Enter SCOTUS. Like the Goldilocks of maritime tort law, Justice Kavanaugh tried on three options for size. Option A: Impose liability whenever it was “foreseeable” that a product could be used with another, dangerous, product or part. Nope, too hard (on the manufacturers—mere foreseeability would impose sweeping burdens and uncertain duties). Option B: Draw a strong line in the sand. If a manufacturer did not make, sell, or distribute the part, it is not liable, period. But no, this one was too soft (on a company that had to know an integrated product would be dangerous). Onward, then, to Option C: “[A] manufacturer does have a duty to warn when its product requires incorporation of a part and the manufacturer knows or has reason to know that the integrated product is likely to be dangerous for its intended uses.” Just right. After all, the product manufacturer is well-placed to know the nature of the ultimate product and its associated risks. At the same time, the added burden on this manufacturer is light, as a manufacturer has a duty to warn regarding its own product already, and this rule would impose an additional duty to warn only when the product requires a dangerous part “in order to function as intended.” Finally, Justice Kavanaugh noted this rule was especially appropriate in the maritime tort context, where the law has always recognized a “special solicitude” for the welfare of sailors, particularly veterans and their families. (The servicemen themselves had unfortunately died during the course of the litigation.) Accordingly, it made sense to hold manufacturers to a slightly higher standard than might be applicable in other contexts.

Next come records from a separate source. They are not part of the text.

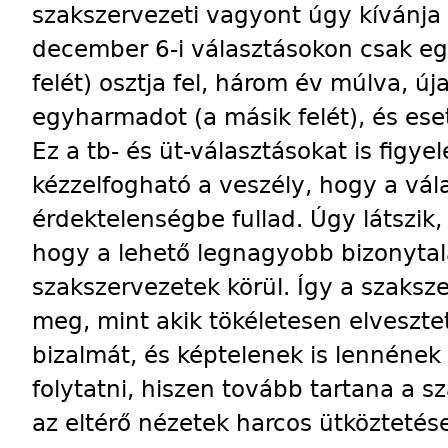
szakszervezeti vagyont úgy kívánja
december 6-i választásokon csak eg
felét) osztja fel, három év múlva, ú
egyharmadot (a másik felét), és es
Ez a tb- és üt-választásokat is figy
kézzelfogható a veszély, hogy a vál
érdektelenségbe fullad. Úgy látszik
hogy a lehető legnagyobb bizonytal
szakszervezetek körül. Így a szaks
meg, mint akik tökéletesen elveszte
bizalmát, és képtelenek is lennéne
folytatni, hiszen tovább tartana a s
az eltérő nézetek harcos ütköztetés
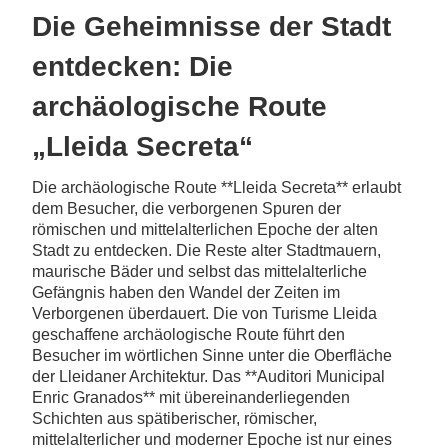
Die Geheimnisse der Stadt
entdecken: Die
archäologische Route
„Lleida Secreta“
Die archäologische Route **Lleida Secreta** erlaubt
dem Besucher, die verborgenen Spuren der
römischen und mittelalterlichen Epoche der alten
Stadt zu entdecken. Die Reste alter Stadtmauern,
maurische Bäder und selbst das mittelalterliche
Gefängnis haben den Wandel der Zeiten im
Verborgenen überdauert. Die von Turisme Lleida
geschaffene archäologische Route führt den
Besucher im wörtlichen Sinne unter die Oberfläche
der Lleidaner Architektur. Das **Auditori Municipal
Enric Granados** mit übereinanderliegenden
Schichten aus spätiberischer, römischer,
mittelalterlicher und moderner Epoche ist nur eines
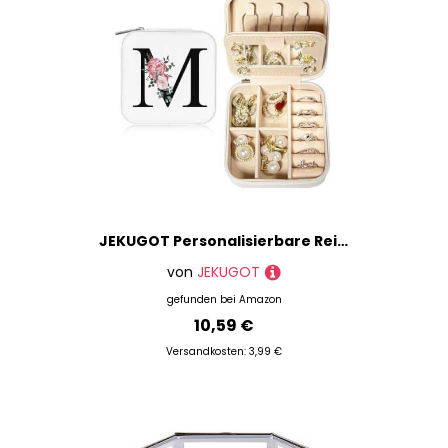
JEKUGOT Personalisierbare Reise-Schmuckschatulle, Alphabet-Schmuck-Organizer, kleine Reise-Schmuck-Aufbewahrungsbox mit Spiegel, tragbare Schmuckschatulle, Geburtstagsgeschenk für Frauen,
von
JEKUGOT
gefunden bei
Amazon
10,59 €
Versandkosten: 3,99 €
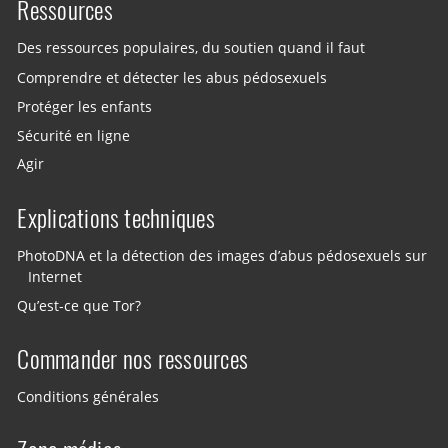
Ressources
Des ressources populaires, du soutien quand il faut
Comprendre et détecter les abus pédosexuels
Protéger les enfants
Sécurité en ligne
Agir
Explications techniques
PhotoDNA et la détection des images d’abus pédosexuels sur
Internet
Qu’est-ce que Tor?
Commander nos ressources
Conditions générales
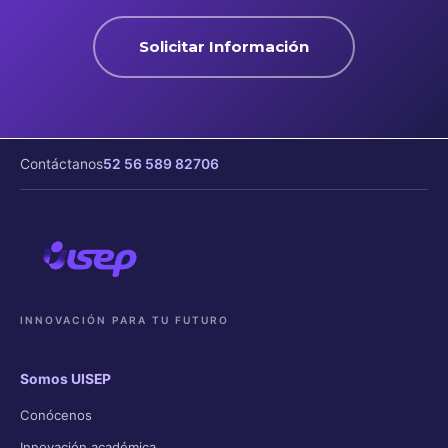
Solicitar Información
Contáctanos
52 56 589 82706
INNOVACIÓN PARA TU FUTURO
Somos UISEP
Conócenos
Innovación académica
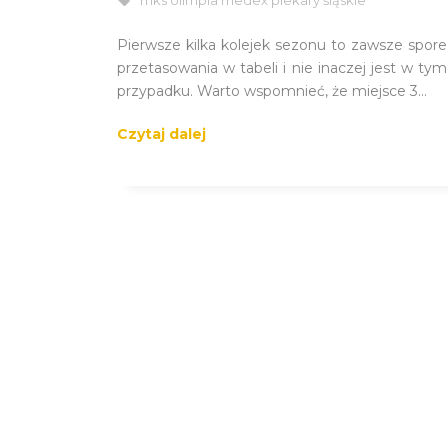
mks olimpia medex piekary śląskie
Pierwsze kilka kolejek sezonu to zawsze spore
przetasowania w tabeli i nie inaczej jest w tym
przypadku. Warto wspomnieć, że miejsce 3...
Czytaj dalej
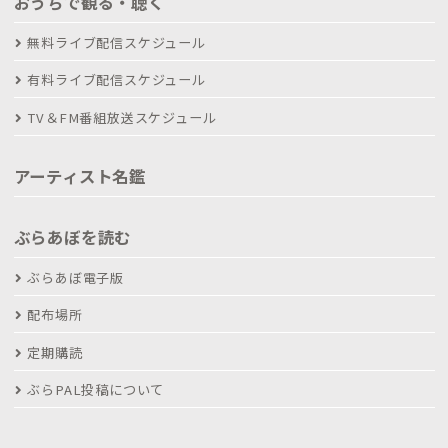
おうちで観る・聴く
無料ライブ配信スケジュール
有料ライブ配信スケジュール
TV＆FM番組放送スケジュール
アーティスト名鑑
ぶらあぼを読む
ぶらあぼ電子版
配布場所
定期購読
ぶらPAL投稿について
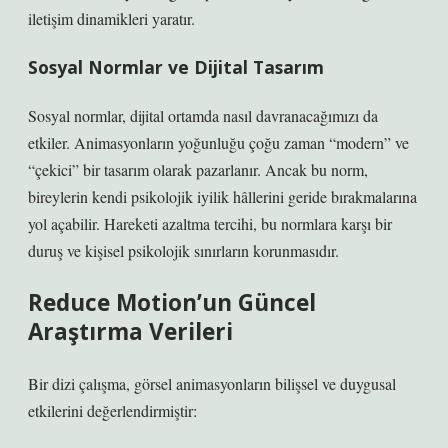
iletişim dinamikleri yaratır.
Sosyal Normlar ve Dijital Tasarım
Sosyal normlar, dijital ortamda nasıl davranacağımızı da
etkiler. Animasyonların yoğunluğu çoğu zaman “modern” ve
“çekici” bir tasarım olarak pazarlanır. Ancak bu norm,
bireylerin kendi psikolojik iyilik hâllerini geride bırakmalarına
yol açabilir. Hareketi azaltma tercihi, bu normlara karşı bir
duruş ve kişisel psikolojik sınırların korunmasıdır.
Reduce Motion’un Güncel
Araştırma Verileri
Bir dizi çalışma, görsel animasyonların bilişsel ve duygusal
etkilerini değerlendirmiştir:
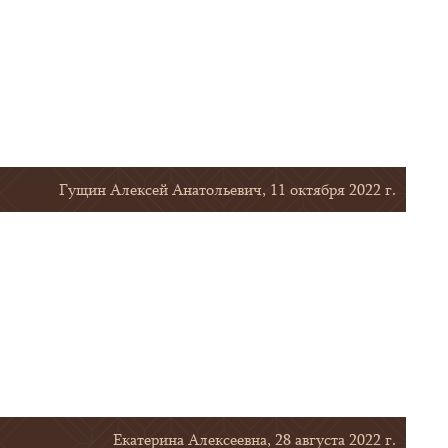
Гущин Алексей Анатольевич, 11 октября 2022 г.
Екатерина Алексеевна, 28 августа 2022 г.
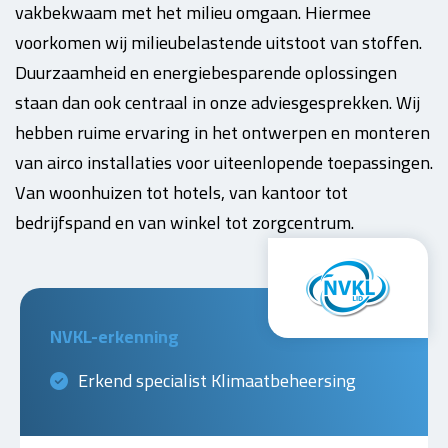
vakbekwaam met het milieu omgaan. Hiermee
voorkomen wij milieubelastende uitstoot van stoffen.
Duurzaamheid en energiebesparende oplossingen
staan dan ook centraal in onze adviesgesprekken. Wij
hebben ruime ervaring in het ontwerpen en monteren
van airco installaties voor uiteenlopende toepassingen.
Van woonhuizen tot hotels, van kantoor tot
bedrijfspand en van winkel tot zorgcentrum.
NVKL-erkenning
Erkend specialist Klimaatbeheersing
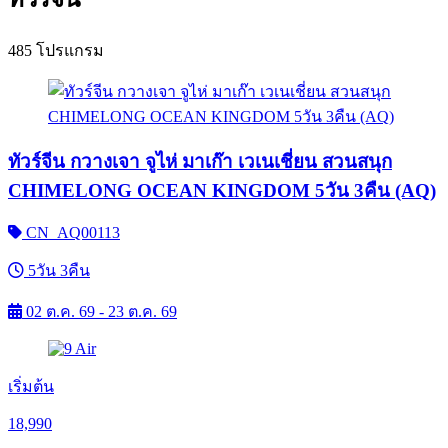
485 โปรแกรม
ทัวร์จีน กวางเจา จูไห่ มาเก๊า เวเนเชี่ยน สวนสนุก
CHIMELONG OCEAN KINGDOM 5วัน 3คืน (AQ)
CN_AQ00113
5วัน 3คืน
02 ต.ค. 69 - 23 ต.ค. 69
เริ่มต้น
18,990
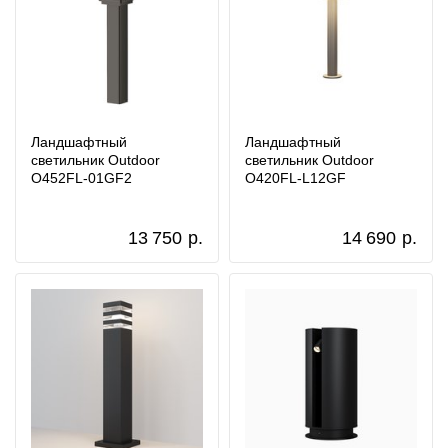
Ландшафтный
Ландшафтный
светильник Outdoor
светильник Outdoor
O452FL-01GF2
O420FL-L12GF
13 750
р.
14 690
р.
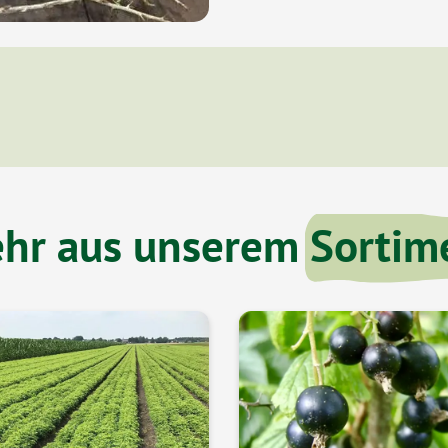
hr aus unserem
Sortim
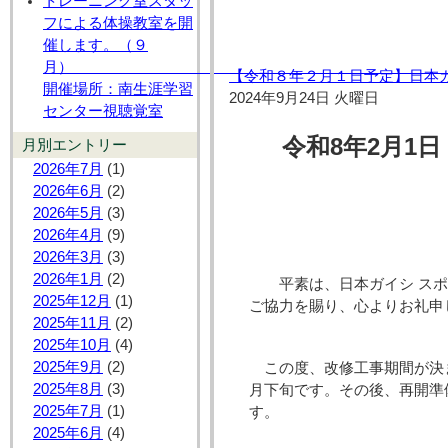
トレーニング室スタッ
フによる体操教室を開
催します。（９
月
【令和８年２月１日予定】日本
開催場所：南生涯学習
2024年9月24日 火曜日
センター視聴覚室
令和8年2月1日
月別エントリー
2026年7月
(1)
2026年6月
(2)
2026年5月
(3)
2026年4月
(9)
2026年3月
(3)
2026年1月
(2)
平素は、日本ガイシ スポ
2025年12月
(1)
ご協力を賜り、心よりお礼申
2025年11月
(2)
2025年10月
(4)
2025年9月
(2)
この度、改修工事期間が決
2025年8月
(3)
月下旬です。その後、再開準備
2025年7月
(1)
す。
2025年6月
(4)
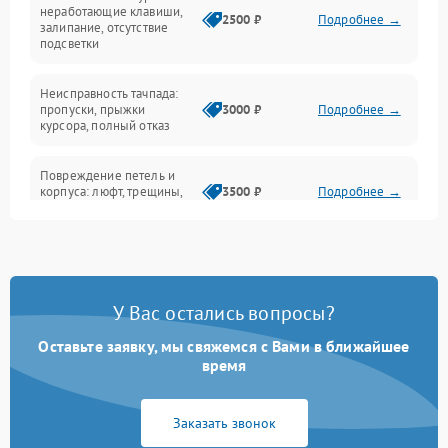
Интерфейсные проблемы
неработающие клавиши,
2500 ₽
Подробнее →
залипание, отсутствие
подсветки
Батарея
Неисправность тачпада:
Сеть и интернет
пропуски, прыжки
3000 ₽
Подробнее →
курсора, полный отказ
Система охлаждения
Повреждение петель и
корпуса: люфт, трещины,
3500 ₽
Подробнее →
деформация
Проблемы аккумулятора:
быстрая разрядка,
2500 ₽
Подробнее →
невозможность зарядки,
вздутие
У Вас остались вопросы?
Оставьте заявку, мы свяжемся с Вами в ближайшее
Неисправность зарядного
время
устройства или разъёма
2000 ₽
Подробнее →
питания
Заказать звонок
Перегрев из‑за пыли,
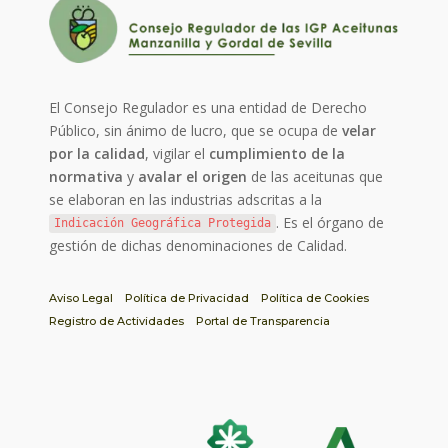
El Consejo Regulador es una entidad de Derecho
Público, sin ánimo de lucro, que se ocupa de
velar
por la calidad
, vigilar el
cumplimiento de la
normativa
y
avalar el origen
de las aceitunas que
se elaboran en las industrias adscritas a la
. Es el órgano de
Indicación Geográfica Protegida
gestión de dichas denominaciones de Calidad.
Aviso Legal
Política de Privacidad
Política de Cookies
Registro de Actividades
Portal de Transparencia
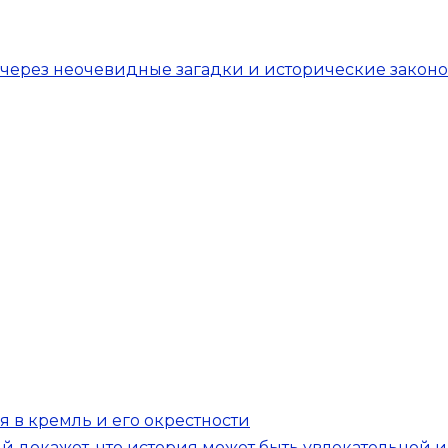
 через неочевидные загадки и исторические закон
 в кремль и его окрестности
ый докажет, что история может быть увлекательной 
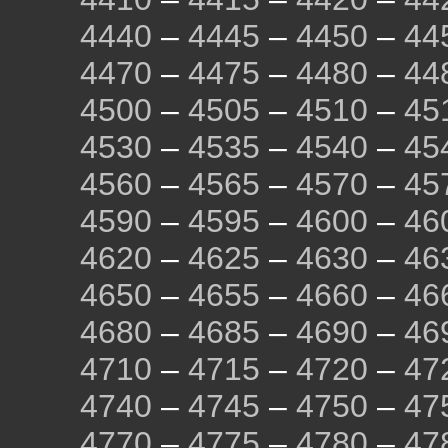
4440
–
4445
–
4450
–
44
4470
–
4475
–
4480
–
44
4500
–
4505
–
4510
–
45
4530
–
4535
–
4540
–
45
4560
–
4565
–
4570
–
45
4590
–
4595
–
4600
–
46
4620
–
4625
–
4630
–
46
4650
–
4655
–
4660
–
46
4680
–
4685
–
4690
–
46
4710
–
4715
–
4720
–
47
4740
–
4745
–
4750
–
47
4770
–
4775
–
4780
–
47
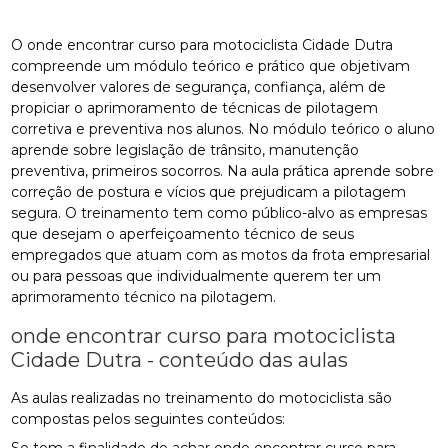
O onde encontrar curso para motociclista Cidade Dutra
compreende um módulo teórico e prático que objetivam
desenvolver valores de segurança, confiança, além de
propiciar o aprimoramento de técnicas de pilotagem
corretiva e preventiva nos alunos. No módulo teórico o aluno
aprende sobre legislação de trânsito, manutenção
preventiva, primeiros socorros. Na aula prática aprende sobre
correção de postura e vícios que prejudicam a pilotagem
segura. O treinamento tem como público-alvo as empresas
que desejam o aperfeiçoamento técnico de seus
empregados que atuam com as motos da frota empresarial
ou para pessoas que individualmente querem ter um
aprimoramento técnico na pilotagem.
onde encontrar curso para motociclista
Cidade Dutra - conteúdo das aulas
As aulas realizadas no treinamento do motociclista são
compostas pelos seguintes conteúdos:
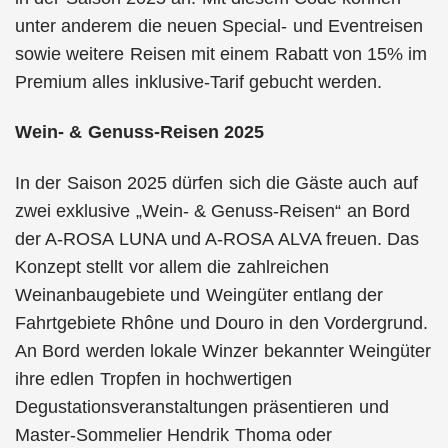
unter anderem die neuen Special- und Eventreisen
sowie weitere Reisen mit einem Rabatt von 15% im
Premium alles inklusive-Tarif gebucht werden.
Wein- & Genuss-Reisen 2025
In der Saison 2025 dürfen sich die Gäste auch auf
zwei exklusive „Wein- & Genuss-Reisen“ an Bord
der A-ROSA LUNA und A-ROSA ALVA freuen. Das
Konzept stellt vor allem die zahlreichen
Weinanbaugebiete und Weingüter entlang der
Fahrtgebiete Rhône und Douro in den Vordergrund.
An Bord werden lokale Winzer bekannter Weingüter
ihre edlen Tropfen in hochwertigen
Degustationsveranstaltungen präsentieren und
Master-Sommelier Hendrik Thoma oder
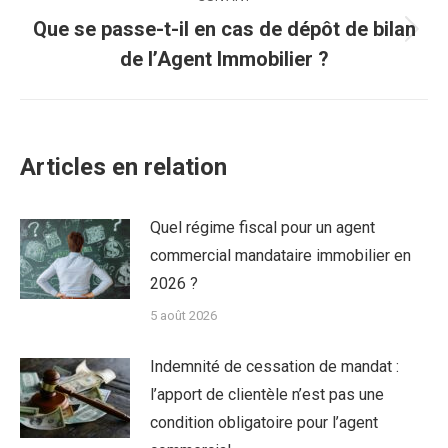
Que se passe-t-il en cas de dépôt de bilan
Article
de l’Agent Immobilier ?
suivant
:
Articles en relation
Quel régime fiscal pour un agent
commercial mandataire immobilier en
2026 ?
5 août 2026
Indemnité de cessation de mandat :
l’apport de clientèle n’est pas une
condition obligatoire pour l’agent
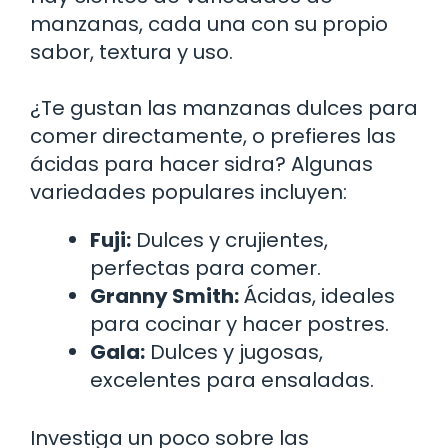
manzanas, cada una con su propio
sabor, textura y uso.
¿Te gustan las manzanas dulces para
comer directamente, o prefieres las
ácidas para hacer sidra? Algunas
variedades populares incluyen:
Fuji:
Dulces y crujientes,
perfectas para comer.
Granny Smith:
Ácidas, ideales
para cocinar y hacer postres.
Gala:
Dulces y jugosas,
excelentes para ensaladas.
Investiga un poco sobre las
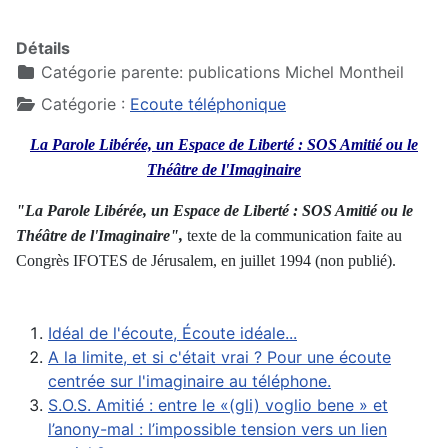
Détails
Catégorie parente:
publications Michel Montheil
Catégorie :
Ecoute téléphonique
La Parole Libérée, un Espace de Liberté : SOS Amitié ou le
Théâtre de l'Imaginaire
"La Parole Libérée, un Espace de Liberté : SOS Amitié ou le
Théâtre de l'Imaginaire",
texte de la communication faite au
Congrès IFOTES de Jérusalem, en juillet 1994 (non publié).
Idéal de l'écoute, Écoute idéale...
A la limite, et si c'était vrai ? Pour une écoute
centrée sur l'imaginaire au téléphone.
S.O.S. Amitié : entre le «(gli) voglio bene » et
l’anony-mal : l’impossible tension vers un lien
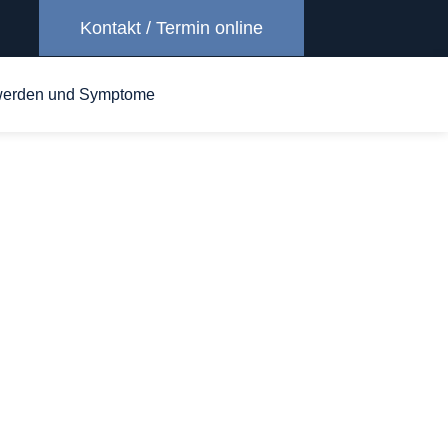
Kontakt / Termin online
erden und Symptome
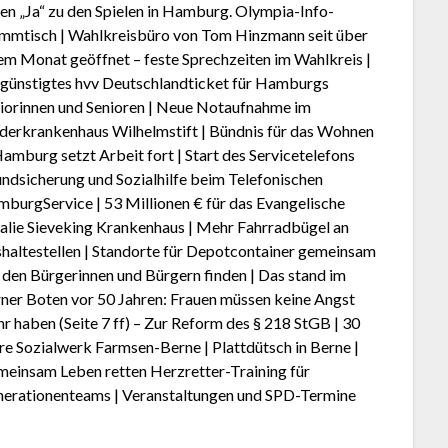
en „Ja“ zu den Spielen in Hamburg. Olympia-Info-
mmtisch | Wahlkreisbüro von Tom Hinzmann seit über
em Monat geöffnet – feste Sprechzeiten im Wahlkreis |
günstigtes hvv Deutschlandticket für Hamburgs
iorinnen und Senioren | Neue Notaufnahme im
derkrankenhaus Wilhelmstift | Bündnis für das Wohnen
Hamburg setzt Arbeit fort | Start des Servicetelefons
ndsicherung und Sozialhilfe beim Telefonischen
burgService | 53 Millionen € für das Evangelische
lie Sieveking Krankenhaus | Mehr Fahrradbügel an
haltestellen | Standorte für Depotcontainer gemeinsam
 den Bürgerinnen und Bürgern finden | Das stand im
ner Boten vor 50 Jahren: Frauen müssen keine Angst
r haben (Seite 7 ff) – Zur Reform des § 218 StGB | 30
re Sozialwerk Farmsen-Berne | Plattdütsch in Berne |
einsam Leben retten Herzretter-Training für
erationenteams | Veranstaltungen und SPD-Termine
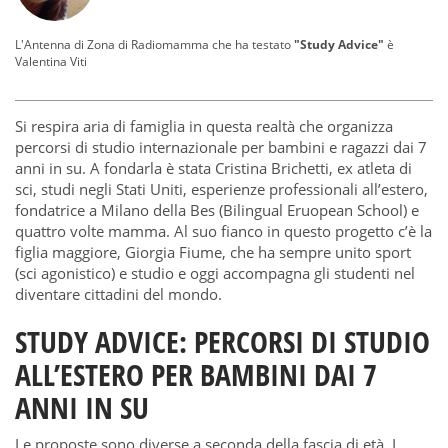
L'Antenna di Zona di Radiomamma che ha testato
"Study Advice"
è
Valentina Viti
Si respira aria di famiglia in questa realtà che organizza
percorsi di studio internazionale per bambini e ragazzi dai 7
anni in su. A fondarla è stata Cristina Brichetti, ex atleta di
sci, studi negli Stati Uniti, esperienze professionali all’estero,
fondatrice a Milano della Bes (Bilingual Eruopean School) e
quattro volte mamma. Al suo fianco in questo progetto c’è la
figlia maggiore, Giorgia Fiume, che ha sempre unito sport
(sci agonistico) e studio e oggi accompagna gli studenti nel
diventare cittadini del mondo.
STUDY ADVICE: PERCORSI DI STUDIO
ALL’ESTERO PER BAMBINI DAI 7
ANNI IN SU
Le proposte sono diverse a seconda della fascia di età. I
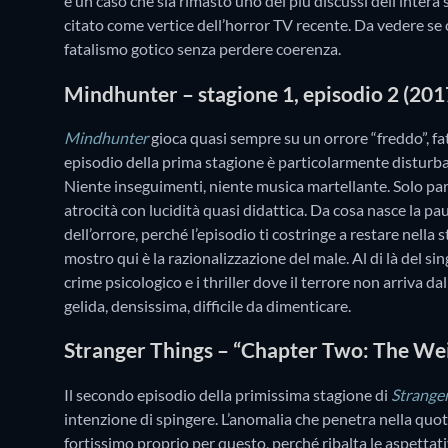
è un caso che sia rimasto uno dei più discussi dell’intera
citato come vertice dell’horror TV recente. Da vedere s
fatalismo gotico senza perdere coerenza.
Mindhunter – stagione 1, episodio 2 (201
Mindhunter
gioca quasi sempre su un orrore “freddo”, fat
episodio della prima stagione è particolarmente disturban
Niente inseguimenti, niente musica martellante. Solo pa
atrocità con lucidità quasi didattica. Da cosa nasce la p
dell’orrore, perché l’episodio ti costringe a restare nella s
mostro qui è la razionalizzazione del male. Al di là del sin
crime psicologico e i thriller dove il terrore non arriva d
gelida, densissima, difficile da dimenticare.
Stranger Things – “Chapter Two: The Wei
Il secondo episodio della primissima stagione di
Strange
intenzione di spingere. L’anomalia che penetra nella quot
fortissimo proprio per questo, perché ribalta le aspettati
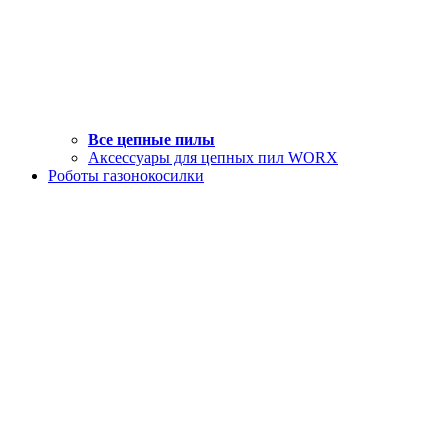
Все цепные пилы
Аксессуары для цепных пил WORX
Роботы газонокосилки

The dissenters, led by Justice Gorsuch, felt the majority was out to sea. Irked by the prospect of a duty to warn imposed decades after the fact—when all that was left for Air & Liquid to do was pay—Justice Gorsuch opined that “[p]eople should be able to find the law in the books; they should not find the law coming upon them out of nowhere.” The rule crafted by the majority, he suggested, has no meaningful roots in common law, which dictates that a manufacturer has no duty to warn about a third party’s products. Better to hew to this approach, which is simple, accords with consumer expectations, and runs a lesser risk of overwhelming people with confusing fine print.
Our last opinion for today’s issue is Washington State Department of Licensing v. Cougar Den, Inc. (No. 16-1498), a case that is a bit more complicated, though no less interesting, than the others. It concerns the rights of the Yakama Nation of Indians under an 1855 treaty with the U.S. government, in which the government purchased 10 million acres of land from the Nation (roughly one-fourth the present State of Washington) for a mere $200,000. But the treaty reserved for the Yakamas certain rights, including the right “in common with citizens of the United States, to travel upon the public highways.” The Washington Supreme Court held that this provision barred the state taxing authorities from imposing certain gas import taxes on a corporate entity created by the Nation to transport gas to its reservation for sale in retail stations. A 5-4 majority agreed, with a different conservative justice this time, Justice Gorsuch, joining the Court’s four liberals. But the majority split as to the rationale. And the Court’s four other justices penned (though not all joined) two separate dissents.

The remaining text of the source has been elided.